The one juncture where the Melvins might've been in a position to please the largest audience came in 1993, when the Melvins were swept up in the major-label Seattle signing frenzy that followed the success of Nirvana's Nevermind. "I didn't think it would work even before it happened," Osbourne says of their deal with Atlantic. "They were offering us a lot of money — well, not a lot when you break it down, but enough for us to keep us on the roads [and] continue making records and do what we were doing. Record companies have always taken big gambles hoping something will sell. Do you know how many bands they sign and lose money on every year? They're entering a business partnership with musicians, the worst kind of insecure, self-obsessed drug addicts. We decided to sign with them, and we just kept making records until they came to their senses. I didn't actually think it would go beyond even one record."

It actually went to three. First, there was Houdini, produced by Kurt Cobain and containing "Honey Bucket," which has worked its way back into the Melvins' set this tour. In between Stoner Witch and Stag came Prick, an experimental album and potential deal breaker that Atlantic refused to issue. Yet the Melvins were contractually able to put it out on Amphetamine Reptile by mirror-reversing the Melvins' name. "Look," Osborne says, "any band signed to a major could do what it wants if they hired a lawyer and actually read their contract."

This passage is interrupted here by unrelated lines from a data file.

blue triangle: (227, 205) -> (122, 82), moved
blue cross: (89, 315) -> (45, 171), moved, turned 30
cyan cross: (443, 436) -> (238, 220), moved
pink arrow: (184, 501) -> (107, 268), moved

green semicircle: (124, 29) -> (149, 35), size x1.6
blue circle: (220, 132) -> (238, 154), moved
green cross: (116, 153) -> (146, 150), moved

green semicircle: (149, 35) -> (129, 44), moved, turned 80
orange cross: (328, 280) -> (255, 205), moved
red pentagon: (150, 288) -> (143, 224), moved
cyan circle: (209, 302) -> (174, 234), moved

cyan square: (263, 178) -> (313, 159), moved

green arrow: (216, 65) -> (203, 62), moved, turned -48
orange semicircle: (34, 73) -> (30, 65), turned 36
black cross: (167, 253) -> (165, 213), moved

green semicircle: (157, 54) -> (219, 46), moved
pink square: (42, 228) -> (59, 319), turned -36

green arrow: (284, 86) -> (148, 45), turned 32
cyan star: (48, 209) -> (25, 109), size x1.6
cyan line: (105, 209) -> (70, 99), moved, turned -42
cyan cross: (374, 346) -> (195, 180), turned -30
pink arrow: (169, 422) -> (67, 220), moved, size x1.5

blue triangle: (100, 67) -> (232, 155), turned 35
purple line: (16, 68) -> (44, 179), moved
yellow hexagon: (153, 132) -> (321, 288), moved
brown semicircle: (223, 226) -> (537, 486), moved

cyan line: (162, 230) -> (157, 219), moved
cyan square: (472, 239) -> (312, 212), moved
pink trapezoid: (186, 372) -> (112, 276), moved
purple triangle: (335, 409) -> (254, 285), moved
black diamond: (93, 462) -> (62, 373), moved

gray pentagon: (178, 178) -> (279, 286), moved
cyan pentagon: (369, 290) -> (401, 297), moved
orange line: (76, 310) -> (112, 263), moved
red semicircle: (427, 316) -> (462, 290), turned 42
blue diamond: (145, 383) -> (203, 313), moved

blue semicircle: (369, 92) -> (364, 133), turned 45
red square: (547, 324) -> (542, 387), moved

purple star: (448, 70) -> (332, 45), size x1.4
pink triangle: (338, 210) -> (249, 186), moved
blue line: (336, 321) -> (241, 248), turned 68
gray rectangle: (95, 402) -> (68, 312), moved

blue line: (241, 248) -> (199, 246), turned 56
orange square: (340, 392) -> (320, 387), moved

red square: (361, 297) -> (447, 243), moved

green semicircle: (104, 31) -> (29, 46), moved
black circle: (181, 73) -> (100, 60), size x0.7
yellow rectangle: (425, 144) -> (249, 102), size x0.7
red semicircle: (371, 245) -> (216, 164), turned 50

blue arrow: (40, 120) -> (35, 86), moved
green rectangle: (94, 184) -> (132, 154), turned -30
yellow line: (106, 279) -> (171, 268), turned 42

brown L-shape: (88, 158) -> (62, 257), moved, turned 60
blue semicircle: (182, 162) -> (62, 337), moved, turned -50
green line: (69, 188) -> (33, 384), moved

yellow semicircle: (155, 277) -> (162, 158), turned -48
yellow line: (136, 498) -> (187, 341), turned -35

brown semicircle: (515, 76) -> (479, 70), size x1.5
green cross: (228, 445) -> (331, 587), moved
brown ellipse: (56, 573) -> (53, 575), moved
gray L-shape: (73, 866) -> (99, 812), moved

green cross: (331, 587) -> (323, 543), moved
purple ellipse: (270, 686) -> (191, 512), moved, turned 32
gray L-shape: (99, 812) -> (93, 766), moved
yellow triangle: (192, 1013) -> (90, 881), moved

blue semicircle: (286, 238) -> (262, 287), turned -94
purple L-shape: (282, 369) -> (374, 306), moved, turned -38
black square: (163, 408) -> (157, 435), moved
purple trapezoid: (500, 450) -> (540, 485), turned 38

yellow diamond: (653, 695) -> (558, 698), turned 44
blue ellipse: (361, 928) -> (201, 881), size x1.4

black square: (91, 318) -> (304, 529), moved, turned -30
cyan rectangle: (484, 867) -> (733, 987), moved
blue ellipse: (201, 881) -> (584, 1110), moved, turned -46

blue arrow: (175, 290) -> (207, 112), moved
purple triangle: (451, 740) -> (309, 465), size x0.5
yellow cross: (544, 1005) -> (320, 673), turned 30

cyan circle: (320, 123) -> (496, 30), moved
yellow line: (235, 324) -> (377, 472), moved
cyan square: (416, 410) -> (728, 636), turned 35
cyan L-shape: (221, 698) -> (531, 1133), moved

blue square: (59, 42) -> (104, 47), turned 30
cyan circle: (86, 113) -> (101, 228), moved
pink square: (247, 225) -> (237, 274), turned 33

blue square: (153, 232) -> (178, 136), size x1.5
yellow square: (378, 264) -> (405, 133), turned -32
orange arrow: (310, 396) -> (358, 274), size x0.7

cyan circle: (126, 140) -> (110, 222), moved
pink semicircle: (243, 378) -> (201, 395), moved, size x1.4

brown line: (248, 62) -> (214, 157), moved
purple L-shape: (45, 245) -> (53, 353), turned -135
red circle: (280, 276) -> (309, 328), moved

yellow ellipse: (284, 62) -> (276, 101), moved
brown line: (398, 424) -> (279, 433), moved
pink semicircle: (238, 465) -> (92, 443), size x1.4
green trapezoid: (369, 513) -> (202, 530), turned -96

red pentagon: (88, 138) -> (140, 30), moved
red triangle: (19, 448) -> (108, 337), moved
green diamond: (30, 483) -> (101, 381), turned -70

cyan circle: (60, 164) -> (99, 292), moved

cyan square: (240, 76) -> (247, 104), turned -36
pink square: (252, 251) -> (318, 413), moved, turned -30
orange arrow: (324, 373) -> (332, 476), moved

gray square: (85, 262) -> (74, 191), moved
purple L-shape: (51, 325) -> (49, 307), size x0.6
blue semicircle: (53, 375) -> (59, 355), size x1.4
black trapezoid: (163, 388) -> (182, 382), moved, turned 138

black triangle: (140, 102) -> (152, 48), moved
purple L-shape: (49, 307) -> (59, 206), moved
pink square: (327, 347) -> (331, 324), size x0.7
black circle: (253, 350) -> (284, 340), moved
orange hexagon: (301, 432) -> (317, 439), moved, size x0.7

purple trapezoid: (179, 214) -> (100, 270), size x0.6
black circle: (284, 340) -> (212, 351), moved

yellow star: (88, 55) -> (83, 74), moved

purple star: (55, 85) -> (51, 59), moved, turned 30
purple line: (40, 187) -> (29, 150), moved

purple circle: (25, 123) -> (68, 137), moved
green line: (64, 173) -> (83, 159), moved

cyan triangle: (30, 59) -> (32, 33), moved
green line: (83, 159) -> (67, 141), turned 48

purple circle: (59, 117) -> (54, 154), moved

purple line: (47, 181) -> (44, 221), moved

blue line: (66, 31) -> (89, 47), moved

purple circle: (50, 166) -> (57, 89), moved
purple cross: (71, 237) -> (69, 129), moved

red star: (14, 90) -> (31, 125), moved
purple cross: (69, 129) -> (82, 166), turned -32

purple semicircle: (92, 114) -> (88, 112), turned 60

As for today's recording industry climate, Crover says somewhat ruefully, "Our live show has always been our strong point anyway. There's one thing you can't download and that's a live show. I can see a day coming when bands aren't going to make full-length records anymore. They're just not getting anything out of it. Spend all this time making a CD and all someone has to do is buy one copy, upload it, and now it's free. I can see making special Internet-only releases; possibly release one song at a time. Maybe some people will still make records, but it's gonna be kind of pointless."

To generate alternate revenue streams, Osborne and Crover have taken after their friend Gene Simmons in the merchandising department. They've sold two-headed dolls, a Melvins fetus, Melvins luncheon meat, even a Melvins 8-track. Crover reveals that the Melvins just finished a limited-edition seven-inch that has "Detroit Rock City" on one side and "The Star Spangled Banner" on the other. The latter continues a chain of Melvins/KISS touchstones that began in 1992, when the band members issued three EPs modeled after the KISS solo albums, and continued when Gene Simmons played "Goin' Blind" with the Melvins onstage.

"KISS had us on that first reunion tour where they put back on the makeup. We played about five or six shows," Crover says. "They were really nice to us. Gene came into our dressing room with full makeup going, 'How are they treating you guys in here?' [It] was weird seeing him talk in his normal voice instead of the Demon. That was really something for us. We really enjoyed it. They were the band that inspired me to put a band together.

"We did an in-store at Amoeba Records at the start of this tour, and some guy had my solo EP signed by Peter Criss," Crover says with a laugh. "He also had Buzz's signed by Gene Simmons. But Gene signed Buzz's name."